[Dataset records]
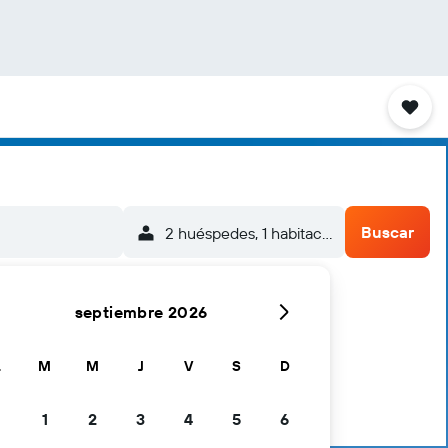
Buscar
2 huéspedes, 1 habitación
septiembre 2026
L
M
M
J
V
S
D
1
2
3
4
5
6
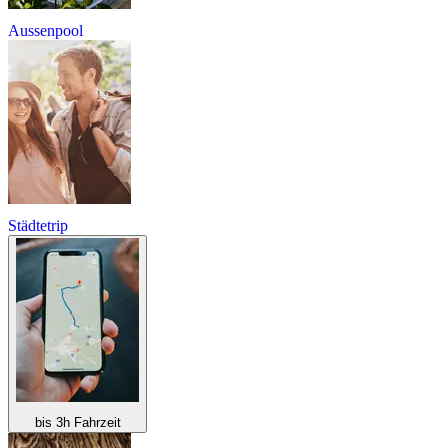
Aussenpool
Städtetrip
bis 3h Fahrzeit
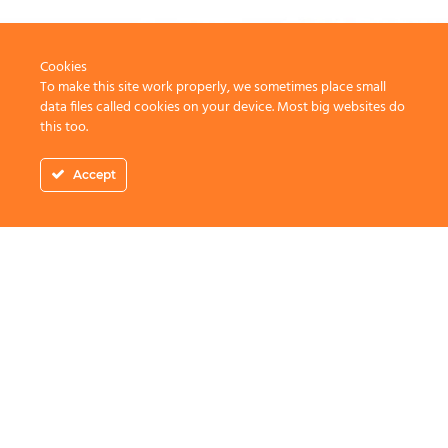
Cookies
To make this site work properly, we sometimes place small
data files called cookies on your device. Most big websites do
this too.
Accept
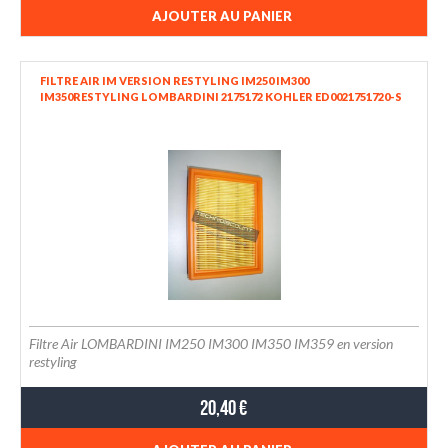
AJOUTER AU PANIER
FILTRE AIR IM VERSION RESTYLING IM250 IM300
IM350RESTYLING LOMBARDINI 2175172 KOHLER ED0021751720-S
Filtre Air LOMBARDINI IM250 IM300 IM350 IM359 en version
restyling
20,40 €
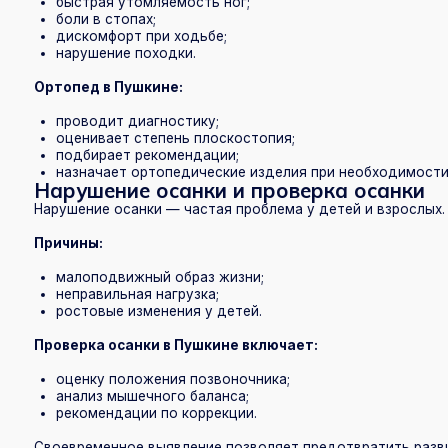
Причины:
малоподвижный образ жизни;
неправильная нагрузка;
ростовые изменения у детей.
Проверка осанки в Пушкине включает:
оценку положения позвоночника;
анализ мышечного баланса;
рекомендации по коррекции.
Своевременное выявление позволяет предотвратить развитие ско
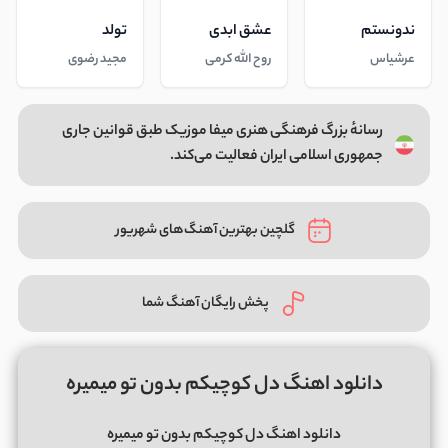
ندونستم
عشق ابدی
تولد
عرشیاس
روح الله کرمی
مجید رضوی
رسانهٔ بزرگ فرهنگی هنری میفا موزیک طبق قوانین جاری
جمهوری اسلامی ایران فعالیت می‌کند.
گلچین بهترین آهنگ‌های شهریور
پخش رایگان آهنگ شما
دانلود اهنگ دل کوچیکم بدون تو میمیره
دانلود اهنگ دل کوچیکم بدون تو میمیره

WHAT THIS TASK INVOLVES:
Here the job is to print all the data exactly, skipping any image.

SOLUTION FOR THIS TASK:
Buscar
2 huéspedes, 1 habitación
septiembre 2026
L
M
M
J
V
S
D
1
2
3
4
5
6
Aussenpool
Städtetrip
bis 3h Fahrzeit
Cookies
To make this site work properly, we sometimes place small
data files called cookies on your device. Most big websites do
this too.
Accept
AJOUTER AU PANIER
FILTRE AIR IM VERSION RESTYLING IM250 IM300
IM350RESTYLING LOMBARDINI 2175172 KOHLER ED0021751720-S
Filtre Air LOMBARDINI IM250 IM300 IM350 IM359 en version
restyling
20,40 €
Причины:
малоподвижный образ жизни;
неправильная нагрузка;
ростовые изменения у детей.
Проверка осанки в Пушкине включает:
оценку положения позвоночника;
анализ мышечного баланса;
рекомендации по коррекции.
Своевременное выявление позволяет предотвратить развитие ско
ندونستم
عشق ابدی
تولد
عرشیاس
روح الله کرمی
مجید رضوی
رسانهٔ بزرگ فرهنگی هنری میفا موزیک طبق قوانین جاری
جمهوری اسلامی ایران فعالیت می‌کند.
گلچین بهترین آهنگ‌های شهریور
پخش رایگان آهنگ شما
دانلود اهنگ دل کوچیکم بدون تو میمیره
دانلود اهنگ دل کوچیکم بدون تو میمیره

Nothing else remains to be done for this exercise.